Ce sont les premières lignes et elles m'ont embarquée direct. La plus belle idée de ce roman est de placer la mémoire au coeur de la question raciale. Hiram possède un pouvoir extraordinaire, mystérieux, lié à l'eau : la Conduction qui lui donne la capacité de se transporter magiquement d'un endroit à un autre. Mais pour activer ce pouvoir, il doit puiser dans son passé, il doit déverrouiller des souvenirs d'enfance traumatiques, il doit se souvenir de sa mère qui lui a été arrachée lorsqu'il avait neuf ans. Et il a tout oublié. Dans la majeure partie du roman, Hiram cherche à comprendre ses mécanismes de déclenchement, les explorer pour obtenir une maitrise totale et s'en servir pour libérer d'autres esclaves, à commencer par sa mère adoptive et son grand amour. Des mentors, blancs ou noirs, seront là pour l'aider, en Virginie ou en Pennsylvanie où il intègre le fameux réseau de l'Undergournd railroad.

Ta-Nehisi Coates déploie une imagination très féconde à partir d'un trope similaire à Underground railroad, roman dans lequel Colson Whitehead poussait brillamment la métaphore du chemin de fer clandestin en imaginant littéralement un vrai train souterrain permettant aux esclaves de fuir vers le Nord. Ici, l'auteur part du mythe des Africains volants ou marcheurs sur l'eau ( des esclaves qui sautaient des navires négriers les déportant en Amérique pour éviter leur sort et qui retourneraient sains et saufs en Afrique ) en l'adaptant en téléportation surnaturelle. C'est très très réussi. Cette touche fantastique apporte une énergie presque optimiste laissant entrevoir une possibilité d'échapper à un destin tragique. Comme si la mémoire avait le pouvoir de vous transporter vers la Liberté, comme si la transmission de chants, de danses nés en Afrique pouvaient être un moyen de survie. Pas de naïveté pour autant. Toute la condition de l'esclave est décrite de façon très réaliste, dure, avec l'autre face de la mémoire, plus sombre, celle qui s'apparente à un abyme qui peut vous engloutir dans le désespoir. J'ai rarement lu un roman qui décrit aussi bien l'horreur émotionnelle de l'esclavage qui sépare des familles.

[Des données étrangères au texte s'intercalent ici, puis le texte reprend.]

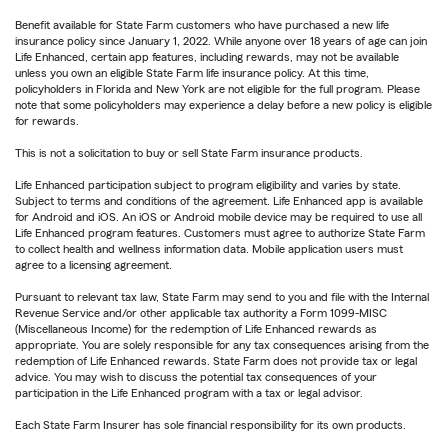
Benefit available for State Farm customers who have purchased a new life
insurance policy since January 1, 2022. While anyone over 18 years of age can join
Life Enhanced, certain app features, including rewards, may not be available
unless you own an eligible State Farm life insurance policy. At this time,
policyholders in Florida and New York are not eligible for the full program. Please
note that some policyholders may experience a delay before a new policy is eligible
for rewards.
This is not a solicitation to buy or sell State Farm insurance products.
Life Enhanced participation subject to program eligibility and varies by state.
Subject to terms and conditions of the agreement. Life Enhanced app is available
for Android and iOS. An iOS or Android mobile device may be required to use all
Life Enhanced program features. Customers must agree to authorize State Farm
to collect health and wellness information data. Mobile application users must
agree to a licensing agreement.
Pursuant to relevant tax law, State Farm may send to you and file with the Internal
Revenue Service and/or other applicable tax authority a Form 1099-MISC
(Miscellaneous Income) for the redemption of Life Enhanced rewards as
appropriate. You are solely responsible for any tax consequences arising from the
redemption of Life Enhanced rewards. State Farm does not provide tax or legal
advice. You may wish to discuss the potential tax consequences of your
participation in the Life Enhanced program with a tax or legal advisor.
Each State Farm Insurer has sole financial responsibility for its own products.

Le récit est très riche du point de vue romanesque, empli de personnages, de lieux, de cavales, d'histoires d'amour, de trahisons. Chaque chapitre infuse comme un bouillon qui ne sera pas utilisé immédiatement mais beaucoup plus tard. La construction est parfois un peu alambiquée, avec des personnages secondaires pensés comme des outils pour transmettre des thèses. J'ai parfois eu du mal à suivre les mécaniques de l'intrigue, ce qui a pu m'enlever l'immédiateté de mon plaisir de lecture, ce dernier ressortant très souvent lors de scènes lyrico-poétiques absolument superbes et terriblement sensibles.

Malgré ces quelques réserves, La Danse de l'eau est un roman ambitieux et surprenant qui explore l'héritage de l'esclavage en démontrant puissamment que le crime des Etats-Unis n'est pas seulement d'avoir laissé l'asservissement d'humains se perpétrer dès son origine, mais de refuser de regarder son passé en face en luttant contre ses séquelles contemporaines.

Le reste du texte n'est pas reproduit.